After a childhood of consistent praise for my artistic abilities, receiving high grades in my GCSEs and A Levels, and the logical progression of studying at University, I decided to take a big step back. Entering the world of work as a recent arts graduate on the tail end of a recession was bleak. Countless job applications behind me, I decided to pack my bags and head for warmer climbs. For a while, I didn’t even think about creating art.
Fast forward 5 years and I find myself walking the cobbled streets of Oaxaca City, Mexico. I felt something stirring, something that had been hibernating within me for a long time. Seeing printed artworks pasted on the sides of buildings, peering out from street corners, shouting at me as I stumbled past… I was intrigued. Visiting studios and speaking to local artists, I saw the city alive with art in a way I hadn’t experienced in other places before.

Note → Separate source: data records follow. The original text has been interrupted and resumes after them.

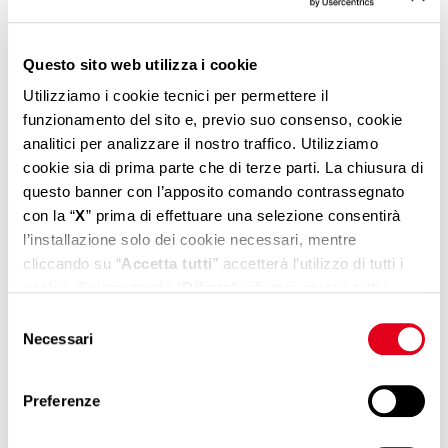
Questo sito web utilizza i cookie
Utilizziamo i cookie tecnici per permettere il
funzionamento del sito e, previo suo consenso, cookie
analitici per analizzare il nostro traffico. Utilizziamo
cookie sia di prima parte che di terze parti. La chiusura di
questo banner con l’apposito comando contrassegnato
30/10/2025
con la “
X
” prima di effettuare una selezione consentirà
Cargo City North: New Access and
l’installazione solo dei cookie necessari, mentre
Parking Procedures Effective
cliccando su “
Accetta tutti
” accetterà l’utilizzo di tutti i
November 1, 2025
cookie. Selezionando “
Rifiuta
”, rifiuterà invece tutti i
cookie tranne quelli necessari che non richiedono il
Selezione
Read all
consenso. Se vuole saperne di più, modificare o negare il
Necessari
del
consenso ad alcuni o a tutti i cookie, può gestire le sue
consenso
preferenze cliccando sul pulsante “
Mostra dettagli
”. Per
Preferenze
More news
maggiori dettagli sui cookie che utilizziamo e, in generale,
sul trattamento dei suoi dati personali, visiti la nostra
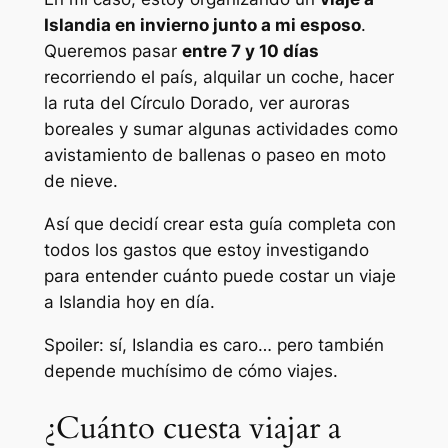
Islandia en invierno junto a mi esposo
.
Queremos pasar
entre 7 y 10 días
recorriendo el país, alquilar un coche, hacer
la ruta del Círculo Dorado, ver auroras
boreales y sumar algunas actividades como
avistamiento de ballenas o paseo en moto
de nieve.
Así que decidí crear esta guía completa con
todos los gastos que estoy investigando
para entender cuánto puede costar un viaje
a Islandia hoy en día.
Spoiler: sí, Islandia es caro… pero también
depende muchísimo de cómo viajes.
¿Cuánto cuesta viajar a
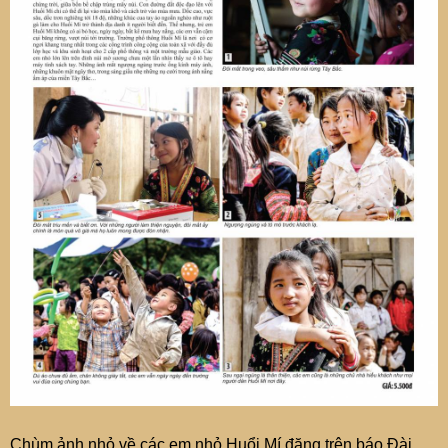
Chùm ảnh nhỏ về các em nhỏ Huổi Mí đăng trên báo Đài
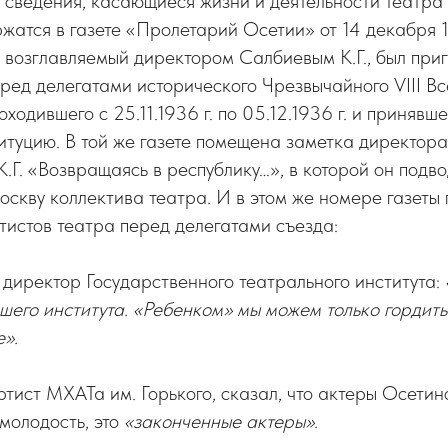
сведения, касающиеся жизни и деятельности театра 
жатся в газете «Пролетарий Осетии» от 14 декабря 
 возглавляемый директором Салбиевым К.Г., был при
еред делегатами исторического Чрезвычайного VIII В
одившего с 25.11.1936 г. по 05.12.1936 г. и принявш
туцию. В той же газете помещена заметка директор
.Г. «Возвращаясь в республику…», в которой он подво
скву коллектива театра. И в этом же номере газеты 
тистов театра перед делегатами съезда:
, директор Государственного театрального института:
шего института. «Ребенком» мы можем только гордит
».
артист МХАТа им. Горького, сказал, что актеры Осетин
молодость, это
«законченные актеры».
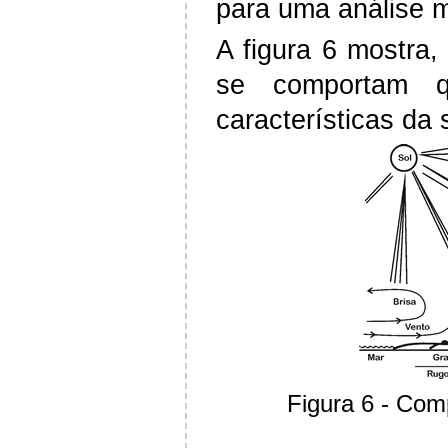
para uma análise m
A figura 6 mostra
se comportam q
características da 
Figura 6 - Com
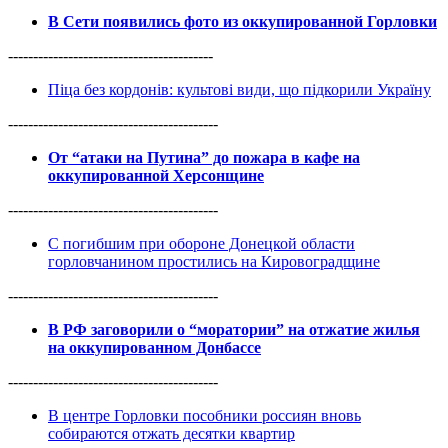
В Сети появились фото из оккупированной Горловки
-----------------------------------------
Піца без кордонів: культові види, що підкорили Україну
------------------------------------------
От “атаки на Путина” до пожара в кафе на
оккупированной Херсонщине
------------------------------------------
С погибшим при обороне Донецкой области
горловчанином простились на Кировоградщине
------------------------------------------
В РФ заговорили о “моратории” на отжатие жилья
на оккупированном Донбассе
------------------------------------------
В центре Горловки пособники россиян вновь
собираются отжать десятки квартир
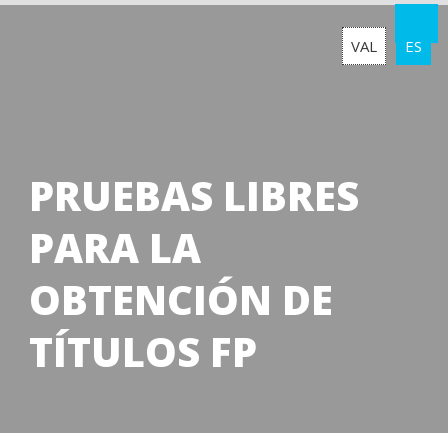
VAL
ES
PRUEBAS LIBRES
PARA LA
OBTENCIÓN DE
TÍTULOS FP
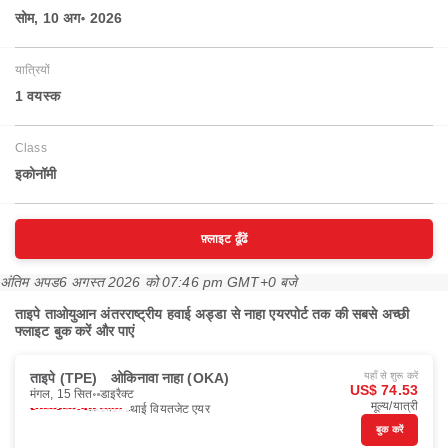
सोम, 10 अग॰ 2026
यात्रियों
1 वयस्‍क
Class
इकोनॉमी
फ़्लाइट ढूँढें
अंतिम अपड
6 अगस्त 2026 को 07:46 pm GMT+0 बजे
ताइपे ताओयुआन अंतरराष्ट्रीय हवाई अड्डा से नाहा एयरपोर्ट तक की सबसे अच्छी
फ्लाइट बुक करें और पाएं
ताइपे (TPE)
ओकिनावा नाहा (OKA)
यहाँ से शुरू करें
US$ 74.53
मंगल, 15 सित॰
डाइरैक्ट
मूल्य/यात्री
थाई वियतजेट एयर
बुक करें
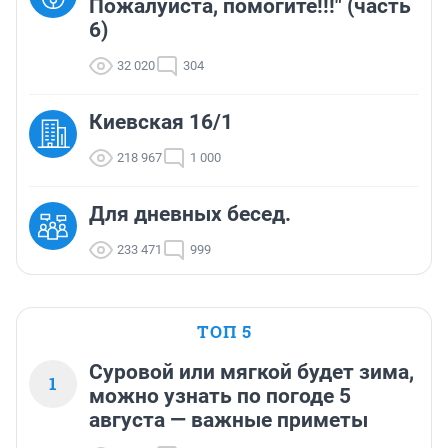
Пожалуйста, помогите!!!" (часть
6)
32 020
304
Киевская 16/1
218 967
1 000
Для дневных бесед.
233 471
999
ТОП 5
Суровой или мягкой будет зима,
1
можно узнать по погоде 5
августа — важные приметы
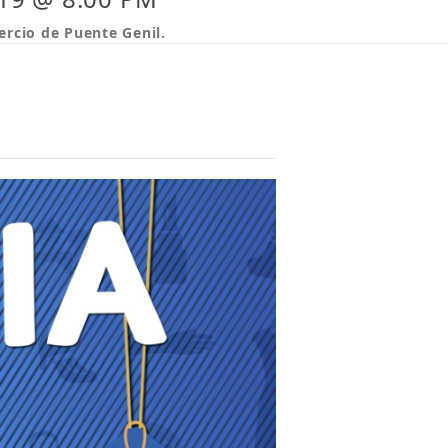
ercio de Puente Genil.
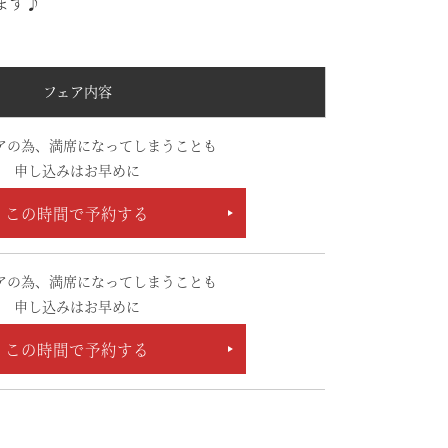
ます♪
フェア内容
アの為、満席になってしまうことも
申し込みはお早めに
この時間で予約する
アの為、満席になってしまうことも
申し込みはお早めに
この時間で予約する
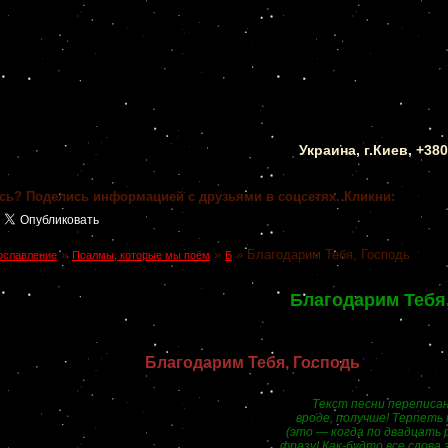
Украина, г.Киев, +38
сь? Поделись информацией с друзьями в соцсетях. Кликни:
»
»
»
Благодарим Тебя, Господь
ославление
Псалмы, которые мы поём
Б
Благодарим Тебя
Благодарим Тебя, Господь
Текст песни переписан 
вроде, получше! Терпеть
(это — когда по двадцать 
фразу! Как-будто все слова 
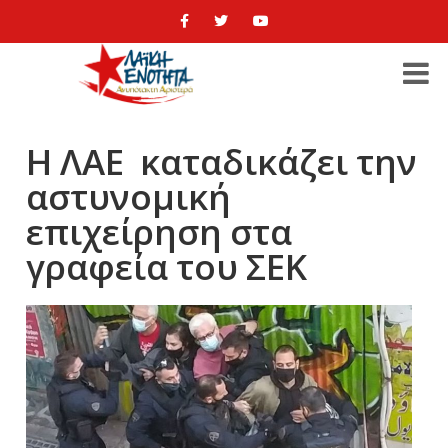
Η ΛΑΕ καταδικάζει την
αστυνομική
επιχείρηση στα
γραφεία του ΣΕΚ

I had dabbled in printmaking at University but here it was, in the streets, living and breathing. I left with such a strong impression that as soon as I got back to my apartment in Mexico City, I decided to embark on what I would later coin my “Graphic Route”; my personal journey through printmaking, something no University lecture hall or group studio could even begin to assimilate.
Embarking upon my Graphic Route has been cathartic and healing in a way I never knew possible. My own work hinges on a meticulous process of studying, reworking and refining old photographs from their original found state into a hand carved and hand printed graphic reproduction. I find this process evocative of the construction of our memories - we play them over in our heads, we focus on the more vivid parts and we forget others, we distort and we reinterpret, we too often fall foul to our own personal propaganda, justifying what we want to believe and leaving aside what we would rather forget. Rediscovering my creative practice has not only been playful and enjoyable, it has been a powerful way of reaching a deeper personal understanding, of finding acceptance and of showing vulnerability. My Graphic Route saw me forging connections with other artists in Mexico City, where I was introduced to the concept of ‘Graphic Migration’ - the life of your work as a graphic artist in distinct landscapes and what that interaction means for different people. From Mexico and now back to the UK, my work has acquired a new context and an altered trajectory, but what inspires me remains the same.